Strona:Gabryel d’Annunzio - Ogień.djvu/345

Ta strona została przepisana.

Zmieszany był, zbity z tropu, jak we śnie dziwacznym niezdolny związać to co widział z tem co słyszał, tę nędzę z tą kobiecą postacią tak wytworną, uśmiechającą się doń, trzymającą wykwintną, cenną krużę, w obnażonem ręku.
A jednak nie myliły go zmysły.
Słyszał to co mówiła i stała przed nim, w sobolowym płaszczu, z łagodnem spojrzeniem pięknych oczu, wydłużających się pod długą rzęsą, wiecznie zamglonych łzą wiecznie do nich napływającą i zatrzymywaną wytrwale.
Stała przed nim, o mur oparta, na wąskiej, pustej ścieżce.
— I ileż innych znam rzeczy...
Słowa te zdawały się przynosić jej ulgę...

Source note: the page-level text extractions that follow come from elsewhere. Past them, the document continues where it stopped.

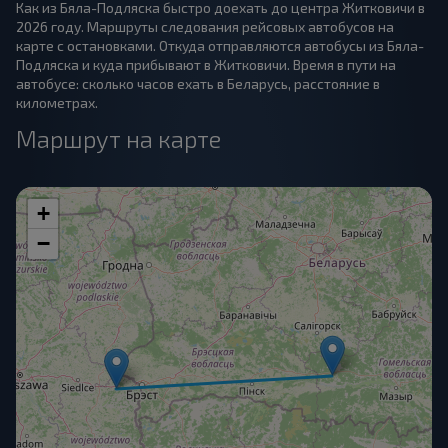
Как из Бяла-Подляска быстро доехать до центра Житковичи в
2026 году. Маршруты следования рейсовых автобусов на
карте с остановками. Откуда отправляются автобусы из Бяла-
Подляска и куда прибывают в Житковичи. Время в пути на
автобусе: сколько часов ехать в Беларусь, расстояние в
километрах.
Маршрут на карте
+
−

Pokora wyznań wzmacniam ją bardziej niżby mógł wzmocnić czyn dumy i wzgardy.
Nigdy poczucie osiągniętej potęgi i sławy nie wzbijało ją w dumę wobec ubóstwianego kochanka. lecz teraz, wspomnienie przebytych mąk cichych a okrótnych, ubóstwa, nędzy, głodu, wytwarzało w jej duszy poczucie nabytej istotnej wyższości nad tym, którego uważała dotąd za niedoścignionego.
Tak jak na brzegu Brenty jego słowa zdały się jej po raz pierwszy czcze i puste, tak teraz, po raz pierwszy, czuła się w swem doświadczeniu gorzkiem życia i nędz jego, silniejszą od tego młodzieńca, któremu się wszystko uśmiechało od kolebki, co zaznał jeno pożądań udręczenia i ambicyi niepokoje.
Wyobraziła go sobie w zapasach o chleb powszedni, obarczonego pracą niewolniczą, pognębionego trudnościami wielu.